FAMIGLIE I consumatori: «spread» troppo alti. L’Abi: è la corsa al credito facile che ha fatto fallire il sistema Usa

La Bce porta i tassi al minimo storico: è la notizia del giorno. Ma per il popolo dei mutui e le piccole imprese in cerca di liquidità la domanda è una sola: che cosa mi aspetta oggi in banca? Una domanda che in realtà ha più di una risposta, perché le conseguenze della decisione della Bce non sono identiche per tutti.
I primi beneficiari saranno coloro che hanno mutui a tasso variabile già in corso, cioè quasi due milioni di famiglie. Non immediatamente, certo: dipende dal tipo di contratto che nella maggior parte dei casi è agganciato all’Euribor (il tasso a cui le banche si prestano reciprocamente il denaro, che dipende a sua volta da quello fissato dalla Bce) a tre mesi, in altri casi a quello a sei mesi. Già ora, comunque, è ai minimi record: l’Euribor a tre mesi è all’1,757% e quello a sei mesi all’1,869%. Allo stato attuale, secondo uno studio di Nomisma, la decisione della Bce farà risparmiare alle famiglie con un mutuo a tasso variabile tra i 405 e i 435 euro l’anno, poco più di un euro al giorno: un caffè in un bar del centro, gentilmente offerto da Trichet.
Più difficile ipotizzare i risparmi per chi il mutuo lo deve ancora accendere, sia che scelga il tasso tradizionale sia che si agganci direttamente al tasso Bce: decisivo è infatti lo spread, cioè il margine di guadagno delle banche, che può variare molto, di solito verso l’alto. «In alcuni casi è addirittura raddoppiato, specie per quanto riguarda i mutui al tasso Bce - conferma Paolo Martinello, presidente di Altroconsumo -. Le banche si giustificano perché si assumono un rischio più elevato, ma a nostro avviso è troppo alto comunque. Tanto più che le istruttorie per la concessione dei mutui sono diventate ben più severe che in passato, come segnalano molti nostri associati». Nonchè il Tesoro, che nella sua relazione sottolinea che le condizioni della concessione del credito in Italia sono le più rigide di tutta l’area euro, compreso un inasprimento, seppure «modesto», dei criteri per la concessione dei mutui. D’altra parte, proprio alla severità che non fa sconti alla moda tutta americana del credito facile l’Abi attribuisce la solidità del sistema bancario italiano.

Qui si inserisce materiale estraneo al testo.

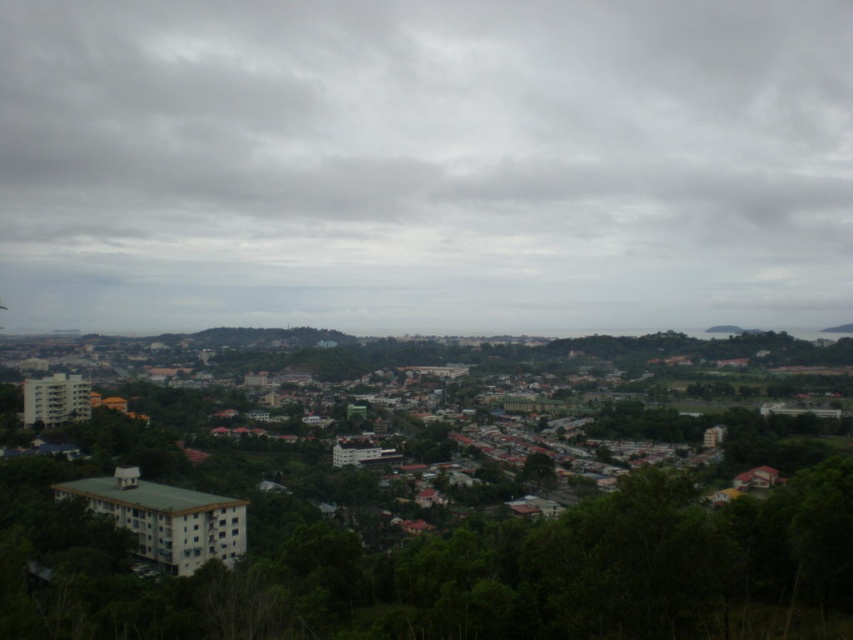 Question: Does gray cloudy sky at upper center have a smaller size compared to green leafy tree at center?

Choices:
 (A) yes
 (B) no

Answer: (A)

Question: Can you confirm if gray cloudy sky at upper center is smaller than green leafy tree at center?

Choices:
 (A) no
 (B) yes

Answer: (B)

Question: Is gray cloudy sky at upper center in front of green leafy tree at center?

Choices:
 (A) no
 (B) yes

Answer: (A)

Question: Which point is farther to the camera?

Choices:
 (A) (596, 77)
 (B) (640, 563)

Answer: (A)

Question: Among these objects, which one is farthest from the camera?

Choices:
 (A) green leafy tree at center
 (B) gray cloudy sky at upper center

Answer: (B)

E i finanziamenti alle imprese sono aumentati comunque - più 6,60% a dicembre, secondo i dati dell’associazione bancaria -, un po’ meno quelli alle famiglie: più 1,35%, dove pesa soprattutto il più 3,90% del credito al consumo (i cui tassi, peraltro, variano molto da un prodotto all’altro, e non dipendono dalla Bce).
Ma le Pmi non ci stanno: «Il 60% dei nostri associati ha problemi con le banche - afferma Paolo Galassi, presidente della Confapi - che alzano gli spread e scaricano i maggiori costi sul mondo produttivo. E anche il governo dovrebbe tenere in maggior conto i problemi di noi piccoli, specie di chi ha investito nell’innovazione e oggi è in crisi di liquidità, proprio quando c’è un barlume di ripresa degli ordini e alle imprese serve ossigeno.

Bene ha fatto il ministro Scajola ad aumentare il fondo di garanzia per le Pmi, cosa che peraltro già chiedevamo come Confidi: speriamo che le banche si regolino di conseguenza. Ma ne riparleremo dopo il tavolo governo-Pmi del 18 marzo».